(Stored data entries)
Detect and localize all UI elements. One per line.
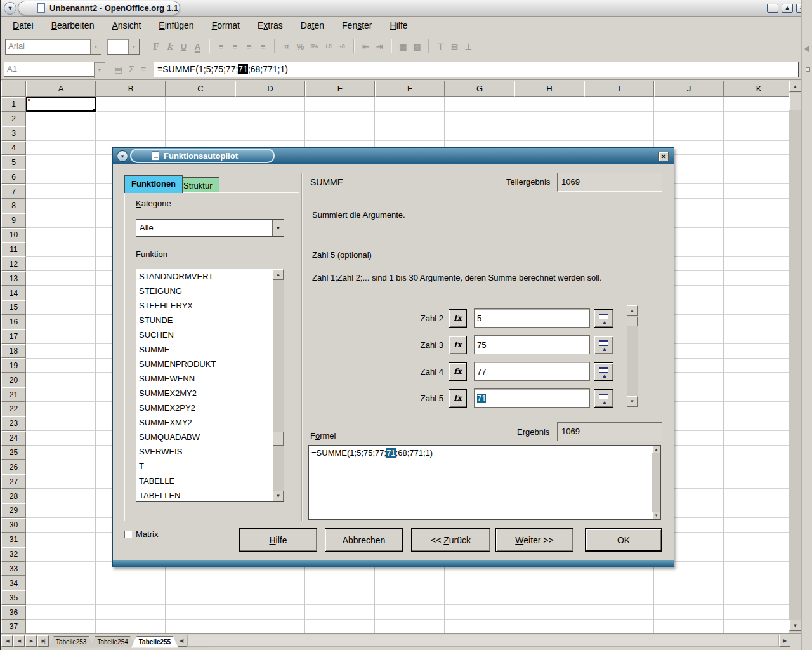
align-right-icon[interactable]: ≡ bbox=[242, 39, 256, 53]
row-header[interactable]: 8 bbox=[1, 199, 26, 213]
row-header[interactable]: 36 bbox=[1, 605, 26, 620]
fx-button[interactable]: fx bbox=[449, 389, 467, 408]
arg-input[interactable]: 71 bbox=[474, 388, 590, 408]
number-format-currency-icon[interactable]: ¤ bbox=[279, 39, 293, 53]
formula-input[interactable]: =SUMME(1;5;75;77;71;68;771;1) bbox=[154, 62, 799, 77]
column-header[interactable]: C bbox=[166, 81, 235, 97]
horizontal-scrollbar-track[interactable] bbox=[187, 635, 779, 647]
function-list-item[interactable]: STUNDE bbox=[136, 313, 273, 328]
function-list-item[interactable]: STFEHLERYX bbox=[136, 298, 273, 313]
menu-item-daten[interactable]: Daten bbox=[294, 19, 331, 32]
row-header[interactable]: 27 bbox=[1, 474, 26, 489]
row-header[interactable]: 28 bbox=[1, 489, 26, 503]
scroll-right-icon[interactable]: ▶ bbox=[779, 635, 790, 647]
select-all-corner[interactable] bbox=[1, 81, 26, 97]
italic-icon[interactable]: k bbox=[162, 39, 176, 53]
row-header[interactable]: 34 bbox=[1, 576, 26, 590]
window-menu-button[interactable]: ▼ bbox=[4, 2, 16, 15]
scroll-down-icon[interactable]: ▼ bbox=[652, 512, 660, 519]
increase-indent-icon[interactable]: ⇥ bbox=[372, 39, 386, 53]
menu-item-format[interactable]: Format bbox=[206, 19, 246, 32]
scroll-up-icon[interactable]: ▲ bbox=[652, 446, 660, 453]
column-header[interactable]: F bbox=[375, 81, 445, 97]
scroll-down-icon[interactable]: ▼ bbox=[627, 396, 638, 407]
vertical-scrollbar-thumb[interactable] bbox=[789, 93, 801, 110]
menu-item-einfuegen[interactable]: Einfügen bbox=[152, 19, 200, 32]
bold-icon[interactable]: F bbox=[148, 39, 162, 53]
font-size-combo[interactable]: ▼ bbox=[107, 39, 140, 55]
row-header[interactable]: 31 bbox=[1, 533, 26, 547]
function-list-item[interactable]: SUMMEWENN bbox=[136, 371, 273, 386]
menu-item-hilfe[interactable]: Hilfe bbox=[384, 19, 414, 32]
column-header[interactable]: J bbox=[654, 81, 724, 97]
menu-item-datei[interactable]: Datei bbox=[6, 19, 40, 32]
arg-input[interactable]: 5 bbox=[474, 308, 590, 328]
align-bottom-icon[interactable]: ⊥ bbox=[461, 39, 475, 53]
underline-icon[interactable]: U bbox=[176, 39, 190, 53]
row-header[interactable]: 11 bbox=[1, 242, 26, 257]
row-header[interactable]: 13 bbox=[1, 271, 26, 286]
scrollbar-thumb[interactable] bbox=[627, 317, 638, 326]
row-header[interactable]: 16 bbox=[1, 315, 26, 329]
fx-button[interactable]: fx bbox=[449, 309, 467, 328]
abbrechen-button[interactable]: Abbrechen bbox=[325, 528, 403, 552]
sheet-nav-next-button[interactable]: ▶ bbox=[25, 635, 37, 647]
row-header[interactable]: 30 bbox=[1, 518, 26, 533]
scroll-down-icon[interactable]: ▼ bbox=[273, 491, 284, 501]
minimize-button[interactable]: _ bbox=[767, 4, 778, 13]
menu-item-extras[interactable]: Extras bbox=[251, 19, 289, 32]
shrink-button[interactable] bbox=[594, 389, 613, 408]
row-header[interactable]: 19 bbox=[1, 358, 26, 373]
align-top-icon[interactable]: ⊤ bbox=[433, 39, 447, 53]
delete-decimal-icon[interactable]: -.0 bbox=[335, 39, 349, 53]
column-header[interactable]: K bbox=[724, 81, 789, 97]
zurueck-button[interactable]: << Zurück bbox=[411, 528, 490, 552]
row-header[interactable]: 9 bbox=[1, 213, 26, 228]
row-header[interactable]: 5 bbox=[1, 155, 26, 169]
row-header[interactable]: 37 bbox=[1, 620, 26, 633]
column-header[interactable]: G bbox=[445, 81, 514, 97]
equals-icon[interactable]: = bbox=[141, 64, 146, 74]
row-header[interactable]: 23 bbox=[1, 416, 26, 431]
function-list-item[interactable]: SUMMENPRODUKT bbox=[136, 357, 273, 371]
row-header[interactable]: 33 bbox=[1, 562, 26, 576]
function-list-item[interactable]: SVERWEIS bbox=[136, 444, 273, 459]
scroll-up-icon[interactable]: ▲ bbox=[627, 305, 638, 316]
maximize-button[interactable]: ▲ bbox=[782, 4, 793, 13]
row-header[interactable]: 6 bbox=[1, 169, 26, 184]
function-list-item[interactable]: SUMMEX2PY2 bbox=[136, 401, 273, 415]
row-header[interactable]: 22 bbox=[1, 402, 26, 416]
add-decimal-icon[interactable]: +.0 bbox=[321, 39, 335, 53]
row-header[interactable]: 12 bbox=[1, 256, 26, 271]
shrink-button[interactable] bbox=[594, 309, 613, 328]
scroll-up-icon[interactable]: ▲ bbox=[273, 269, 284, 280]
sheet-nav-prev-button[interactable]: ◀ bbox=[13, 635, 25, 647]
row-header[interactable]: 2 bbox=[1, 112, 26, 126]
column-header[interactable]: H bbox=[514, 81, 584, 97]
number-format-standard-icon[interactable]: $% bbox=[307, 39, 321, 53]
sheet-tab-tabelle253[interactable]: Tabelle253 bbox=[48, 636, 94, 648]
function-listbox[interactable]: STANDNORMVERTSTEIGUNGSTFEHLERYXSTUNDESUC… bbox=[136, 269, 284, 502]
row-header[interactable]: 10 bbox=[1, 228, 26, 242]
sum-icon[interactable]: Σ bbox=[129, 64, 134, 74]
function-list-item[interactable]: SUMME bbox=[136, 342, 273, 357]
row-header[interactable]: 15 bbox=[1, 300, 26, 315]
menu-item-fenster[interactable]: Fenster bbox=[336, 19, 378, 32]
chevron-down-icon[interactable]: ▼ bbox=[128, 39, 139, 54]
sheet-nav-first-button[interactable]: |◀ bbox=[1, 635, 13, 647]
function-list-scrollbar[interactable]: ▲ ▼ bbox=[273, 269, 284, 501]
scrollbar-thumb[interactable] bbox=[273, 432, 284, 446]
scroll-left-icon[interactable]: ◀ bbox=[176, 635, 187, 647]
shrink-button[interactable] bbox=[594, 362, 613, 381]
scroll-down-icon[interactable]: ▼ bbox=[789, 620, 801, 631]
column-header[interactable]: I bbox=[584, 81, 654, 97]
row-header[interactable]: 4 bbox=[1, 141, 26, 156]
function-list-item[interactable]: TABELLE bbox=[136, 474, 273, 488]
dialog-menu-button[interactable]: ▼ bbox=[117, 150, 128, 162]
weiter-button[interactable]: Weiter >> bbox=[495, 528, 573, 552]
borders-icon[interactable]: ▦ bbox=[396, 39, 410, 53]
row-header[interactable]: 32 bbox=[1, 547, 26, 562]
function-autopilot-icon[interactable]: ▤ bbox=[114, 64, 122, 74]
row-header[interactable]: 24 bbox=[1, 431, 26, 446]
shrink-button[interactable] bbox=[594, 336, 613, 354]
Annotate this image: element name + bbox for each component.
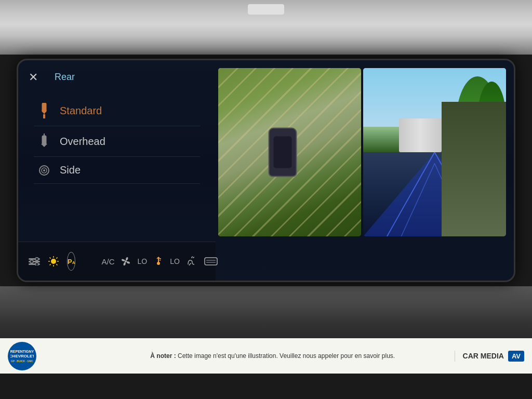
note-text: Cette image n'est qu'une illustration. V…: [178, 352, 395, 360]
svg-line-22: [56, 258, 57, 259]
svg-point-12: [35, 258, 38, 261]
lo-label-2: LO: [170, 257, 180, 265]
svg-point-24: [125, 260, 127, 262]
screen-container: ✕ Rear Standard: [0, 55, 532, 286]
menu-item-overhead[interactable]: Overhead: [34, 126, 200, 157]
display-screen: ✕ Rear Standard: [17, 59, 515, 282]
standard-icon: [34, 103, 55, 118]
standard-label: Standard: [60, 105, 102, 117]
left-panel: ✕ Rear Standard: [18, 60, 216, 281]
car-bottom-panel: [0, 286, 532, 338]
footer-bar: REPENTIGNY CHEVROLET GP · BUICK · GMC À …: [0, 338, 532, 374]
settings-icon: [29, 257, 40, 265]
heated-seat-icon: [186, 256, 197, 267]
fan-icon: [121, 256, 131, 267]
parking-button[interactable]: PA: [67, 252, 75, 271]
svg-point-14: [35, 263, 38, 266]
ac-label: A/C: [101, 257, 114, 266]
svg-rect-29: [205, 258, 217, 265]
lo-label-1: LO: [137, 257, 147, 265]
svg-point-13: [30, 260, 33, 263]
note-prefix: À noter :: [150, 352, 176, 360]
dealer-logo: REPENTIGNY CHEVROLET GP · BUICK · GMC: [8, 342, 91, 370]
dealer-logo-icon: REPENTIGNY CHEVROLET GP · BUICK · GMC: [8, 342, 36, 370]
overhead-car-shape: [268, 128, 297, 177]
svg-rect-3: [42, 136, 46, 145]
panel-title: Rear: [55, 72, 200, 83]
av-badge: AV: [508, 351, 524, 362]
right-panel: [216, 60, 514, 281]
svg-line-23: [50, 264, 51, 265]
overhead-camera-view: [218, 68, 361, 236]
brightness-icon: [48, 256, 59, 267]
svg-rect-2: [43, 114, 45, 118]
svg-line-20: [50, 258, 51, 259]
temp-driver-icon: [153, 256, 164, 268]
footer-note: À noter : Cette image n'est qu'une illus…: [99, 352, 447, 360]
svg-text:CHEVROLET: CHEVROLET: [10, 354, 34, 358]
side-icon: [34, 165, 55, 176]
menu-item-side[interactable]: Side: [34, 157, 200, 184]
bottom-controls: PA A/C LO: [18, 242, 216, 281]
menu-item-standard[interactable]: Standard: [34, 96, 200, 126]
overhead-label: Overhead: [60, 136, 105, 148]
svg-marker-4: [41, 144, 47, 147]
car-vent: [248, 4, 284, 15]
close-button[interactable]: ✕: [29, 71, 38, 84]
camera-grid: [218, 68, 506, 236]
rear-defrost-icon: [204, 256, 218, 267]
svg-text:GP · BUICK · GMC: GP · BUICK · GMC: [11, 360, 33, 363]
svg-point-28: [157, 262, 160, 265]
side-label: Side: [60, 164, 81, 176]
rear-camera-view: [363, 68, 506, 236]
svg-line-21: [56, 264, 57, 265]
car-top-panel: [0, 0, 532, 55]
menu-list: Standard Overhead: [34, 96, 200, 184]
carmedia-logo: CAR MEDIA AV: [455, 351, 524, 362]
svg-text:REPENTIGNY: REPENTIGNY: [10, 350, 34, 353]
ac-controls: A/C LO: [101, 256, 218, 268]
overhead-icon: [34, 134, 55, 149]
svg-point-15: [51, 259, 56, 264]
svg-point-8: [43, 169, 45, 171]
carmedia-label: CAR MEDIA: [463, 352, 504, 360]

WHAT IS BEING ASKED: In the records above, find each line with the word "column" and copy it out.

WRITTEN ANSWER:
column-header[interactable]: C bbox=[166, 81, 235, 97]
column-header[interactable]: F bbox=[375, 81, 445, 97]
column-header[interactable]: J bbox=[654, 81, 724, 97]
column-header[interactable]: K bbox=[724, 81, 789, 97]
column-header[interactable]: G bbox=[445, 81, 514, 97]
column-header[interactable]: H bbox=[514, 81, 584, 97]
column-header[interactable]: I bbox=[584, 81, 654, 97]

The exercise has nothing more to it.